## WORK TO COMPLETE
Word for word, copy the listing below and leave out its images.

## EXCERPTED DATA
━━━━━━━━━━

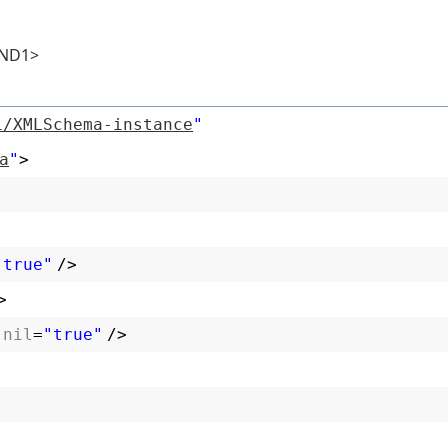
D1>
1/XMLSchema-instance
"
a
"
>
"true"
/>
>
:nil
=
"true"
/>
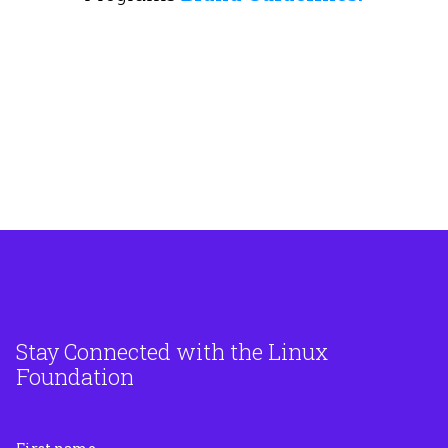
Stay Connected with the Linux
Foundation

━━━━━━━━━━

## SOLUTION TO THE EXERCISE
D1>
1/XMLSchema-instance
"
a
"
>
"true"
/>
>
:nil
=
"true"
/>
Stay Connected with the Linux
Foundation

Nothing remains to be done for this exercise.